Problem statement. Below are records with pictures in them. Transcribe everything from the line containing "Zobrazit nabídky" down to the line containing "Больше информации", exactly, and leave the pictures behind.

....

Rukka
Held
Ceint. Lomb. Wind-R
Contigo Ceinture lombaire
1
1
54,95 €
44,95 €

....

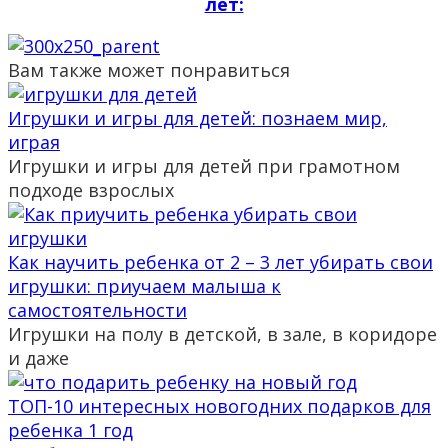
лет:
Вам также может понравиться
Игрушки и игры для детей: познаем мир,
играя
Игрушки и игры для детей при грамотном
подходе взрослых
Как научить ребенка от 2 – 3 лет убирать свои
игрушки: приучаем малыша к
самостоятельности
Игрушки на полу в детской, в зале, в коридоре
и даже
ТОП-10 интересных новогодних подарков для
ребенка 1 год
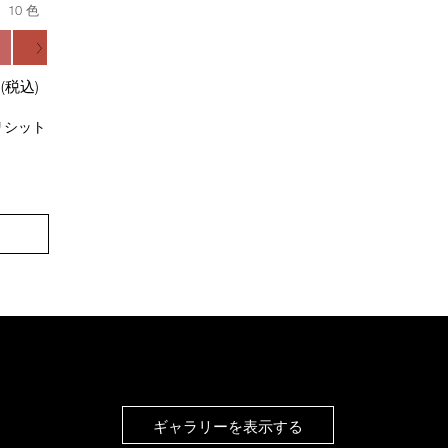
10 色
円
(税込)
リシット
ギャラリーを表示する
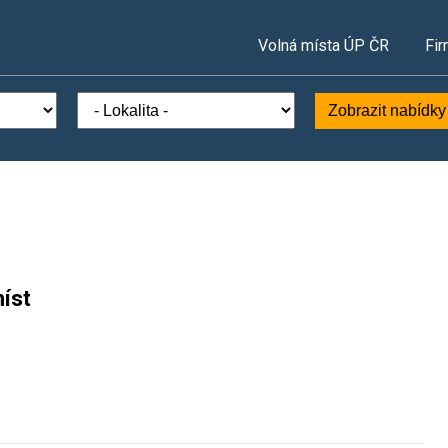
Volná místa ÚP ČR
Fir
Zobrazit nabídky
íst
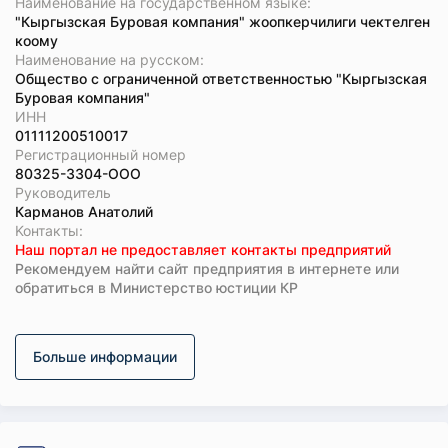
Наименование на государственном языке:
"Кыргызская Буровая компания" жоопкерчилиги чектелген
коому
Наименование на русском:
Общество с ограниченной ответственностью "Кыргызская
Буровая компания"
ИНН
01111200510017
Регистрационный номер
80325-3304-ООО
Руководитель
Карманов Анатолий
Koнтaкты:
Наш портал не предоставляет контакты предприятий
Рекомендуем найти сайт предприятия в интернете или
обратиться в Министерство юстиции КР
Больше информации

....

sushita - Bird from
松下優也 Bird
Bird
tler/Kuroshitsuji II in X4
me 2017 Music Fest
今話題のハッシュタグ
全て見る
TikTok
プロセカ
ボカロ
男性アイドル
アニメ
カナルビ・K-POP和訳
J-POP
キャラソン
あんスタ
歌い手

....

Answer box.
Zobrazit nabídky
íst
Наименование на государственном языке:
"Кыргызская Буровая компания" жоопкерчилиги чектелген
коому
Наименование на русском:
Общество с ограниченной ответственностью "Кыргызская
Буровая компания"
ИНН
01111200510017
Регистрационный номер
80325-3304-ООО
Руководитель
Карманов Анатолий
Koнтaкты:
Наш портал не предоставляет контакты предприятий
Рекомендуем найти сайт предприятия в интернете или
обратиться в Министерство юстиции КР
Больше информации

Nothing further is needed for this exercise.